Expert Witness Testimony on the Basis of Clinical Experience Could Pose Problems

by | Published on Jun 5, 2017 | Medical Record Review

Physicians may be called upon to provide testimony as medical records review expert witnesses in diverse cases because these reviews serve as an effective means of evaluating the history of patients and ensuring whether the right form of care is properly utilized by each physician involved. Expert witnesses utilize medical review solutions to analyze the medical facts, and testify about the pain and suffering documented in the medical records of patients involved in personal injury, products liability, medical malpractice, toxic torts, and workers’ compensation litigation. This testimony must be objective and readily available and is very significant because unbiased and scientifically valid testimony can help in the discussions of a particular case and also establish for the record appropriate standards of care.

In any litigation belonging to the categories mentioned above, it is required to identify the materials the experts consider to form their opinions. One of the guidelines physician expert witnesses need to follow is that they should be prepared to reveal whether their testimony is based on personal experience, specific clinical references, or generally accepted opinion in the specialty or sub-specialty field. If they are providing the testimony partly on the basis of their experience treating patients who are not involved in the specific litigation, it may create a problem. This is the message that a recent decision from the US District Court for the District of New Jersey seems to convey. In this case, the Court ruled that the physician expert witnesses produce those patients’ records to the other side as part of the rules governing expert discovery.

The product liability case in point is one involving anti-hypertensives that contained olmesartan. This prescription drug is alleged to have caused sprue-like enteropathy symptoms in the plaintiffs. The expert witnesses in this case were a gastroenterologist and a pathologist affiliated with a major academic medical center in NY. They provided expert reports on behalf of the plaintiffs, and their testimony was partly based on their own experience with patients.

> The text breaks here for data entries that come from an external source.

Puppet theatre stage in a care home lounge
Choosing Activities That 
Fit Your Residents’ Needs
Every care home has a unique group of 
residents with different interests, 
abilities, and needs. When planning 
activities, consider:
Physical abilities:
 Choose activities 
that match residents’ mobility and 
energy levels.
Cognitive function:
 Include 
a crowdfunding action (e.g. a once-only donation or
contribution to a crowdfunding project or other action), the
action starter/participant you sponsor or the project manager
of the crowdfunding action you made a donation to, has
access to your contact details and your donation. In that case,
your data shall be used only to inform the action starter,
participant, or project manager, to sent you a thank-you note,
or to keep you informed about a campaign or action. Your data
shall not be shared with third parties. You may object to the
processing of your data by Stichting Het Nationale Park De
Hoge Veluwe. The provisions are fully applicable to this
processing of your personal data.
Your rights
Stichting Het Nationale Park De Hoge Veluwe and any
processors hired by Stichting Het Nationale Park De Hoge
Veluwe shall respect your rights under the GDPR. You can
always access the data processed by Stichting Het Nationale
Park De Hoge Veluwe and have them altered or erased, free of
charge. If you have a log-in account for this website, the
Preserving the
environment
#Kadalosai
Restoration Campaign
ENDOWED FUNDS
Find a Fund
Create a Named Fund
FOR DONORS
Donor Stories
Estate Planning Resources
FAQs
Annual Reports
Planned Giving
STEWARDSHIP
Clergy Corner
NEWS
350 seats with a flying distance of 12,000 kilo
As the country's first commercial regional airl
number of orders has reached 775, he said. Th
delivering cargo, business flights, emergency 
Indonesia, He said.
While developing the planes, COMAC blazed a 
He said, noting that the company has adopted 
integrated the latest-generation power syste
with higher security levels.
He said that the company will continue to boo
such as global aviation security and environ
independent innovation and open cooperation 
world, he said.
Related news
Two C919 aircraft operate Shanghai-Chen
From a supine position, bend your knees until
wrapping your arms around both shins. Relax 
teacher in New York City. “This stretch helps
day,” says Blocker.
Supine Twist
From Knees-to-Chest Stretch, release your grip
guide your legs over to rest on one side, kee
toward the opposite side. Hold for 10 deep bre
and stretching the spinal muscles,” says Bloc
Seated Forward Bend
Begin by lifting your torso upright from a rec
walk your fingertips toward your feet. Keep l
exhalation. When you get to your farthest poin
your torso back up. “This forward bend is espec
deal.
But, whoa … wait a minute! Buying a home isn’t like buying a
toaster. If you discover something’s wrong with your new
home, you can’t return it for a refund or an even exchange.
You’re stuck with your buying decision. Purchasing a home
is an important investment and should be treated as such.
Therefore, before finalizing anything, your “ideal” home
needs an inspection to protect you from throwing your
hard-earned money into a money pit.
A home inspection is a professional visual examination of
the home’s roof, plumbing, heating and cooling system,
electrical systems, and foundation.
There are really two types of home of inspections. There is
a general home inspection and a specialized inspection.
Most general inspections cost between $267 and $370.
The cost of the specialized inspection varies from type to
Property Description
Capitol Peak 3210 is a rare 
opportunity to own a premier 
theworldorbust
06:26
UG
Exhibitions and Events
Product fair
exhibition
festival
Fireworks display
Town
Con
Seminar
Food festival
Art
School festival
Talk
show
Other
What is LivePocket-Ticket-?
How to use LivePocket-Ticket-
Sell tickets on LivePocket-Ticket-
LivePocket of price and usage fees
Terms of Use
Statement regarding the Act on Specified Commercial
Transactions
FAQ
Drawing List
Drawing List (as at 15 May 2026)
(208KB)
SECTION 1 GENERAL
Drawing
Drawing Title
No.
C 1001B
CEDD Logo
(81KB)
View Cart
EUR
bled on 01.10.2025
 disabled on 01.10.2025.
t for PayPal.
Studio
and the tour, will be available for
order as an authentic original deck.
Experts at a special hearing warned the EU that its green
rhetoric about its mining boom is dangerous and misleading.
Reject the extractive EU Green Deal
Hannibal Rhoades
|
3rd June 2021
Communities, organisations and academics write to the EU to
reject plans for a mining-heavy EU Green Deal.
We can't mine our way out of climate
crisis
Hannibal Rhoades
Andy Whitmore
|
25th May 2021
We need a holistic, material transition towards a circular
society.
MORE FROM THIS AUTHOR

They referred to the fact that they reviewed the charts of some of their other patients who took olmesartan, and concluded that this drug may indeed have something to do with the enteropathy symptoms in the plaintiffs.

However, they failed to produce the relevant medical records of the patients they were referring to because the records were owned and maintained by their employer, the academic medical center. The Court analyzed the question of the medical charts’ discoverability under the rule governing a litigant’s obligation to disclose materials considered by medical experts in forming their opinions. It ruled that the patient records reviewed by the experts were discoverable and should be produced subject to redaction so that all personal identifying information is removed. Keeping in view the fact that the medical experts may be unable to produce the records, the Court directed in the alternative that the experts submit affidavits confirming their inability to produce the records, and providing information on who could be served with a subpoena for their production. The experts provided affidavits explaining their inability to produce the concerned medical records since these were owned by their employer. They also submitted a letter from the medical center’s (their employer) office of general counsel that confirmed the experts’ inability to produce the records. It is expected that the defendants must have subpoenaed the institution and obtained the records from it, though the docket doesn’t show further motion practice regarding this issue.

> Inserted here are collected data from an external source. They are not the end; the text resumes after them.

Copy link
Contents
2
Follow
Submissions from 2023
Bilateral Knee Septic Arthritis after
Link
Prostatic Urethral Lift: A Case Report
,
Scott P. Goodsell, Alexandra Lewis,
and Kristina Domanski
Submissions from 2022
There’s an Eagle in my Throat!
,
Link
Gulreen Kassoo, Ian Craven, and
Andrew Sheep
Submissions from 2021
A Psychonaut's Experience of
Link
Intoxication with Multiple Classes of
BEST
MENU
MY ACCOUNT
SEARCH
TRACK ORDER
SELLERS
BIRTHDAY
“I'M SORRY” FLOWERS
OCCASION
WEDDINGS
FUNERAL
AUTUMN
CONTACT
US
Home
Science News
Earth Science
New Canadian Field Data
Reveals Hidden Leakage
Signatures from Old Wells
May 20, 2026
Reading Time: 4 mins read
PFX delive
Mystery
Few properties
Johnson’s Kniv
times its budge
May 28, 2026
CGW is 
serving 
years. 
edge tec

As providers of medical record review for attorneys, we consider a case such as the above highly significant because it highlights some real issues that may crop up when the clinical faculty of an institution are called upon as medical expert witnesses. While the American College of Physicians strongly encourages its members and other physicians in the administration of justice, physicians who act as expert witnesses could find their hands tied when it comes to requirements such as producing sensitive medical records. Taking this case as an example, institutions should have appropriate policies as regards their clinical staffs’ ability to access medical records for non-clinical purposes such as serving as expert witnesses. These policies should be clearly made known to their staff. As for physicians functioning as expert witnesses, they should consider the implications of relying on protected medical records to form and document their opinion. Lawyers who engage medical experts also have an important role to play – they should provide guidance to the expert regarding what materials will have to be disclosed if the expert relied on patient records.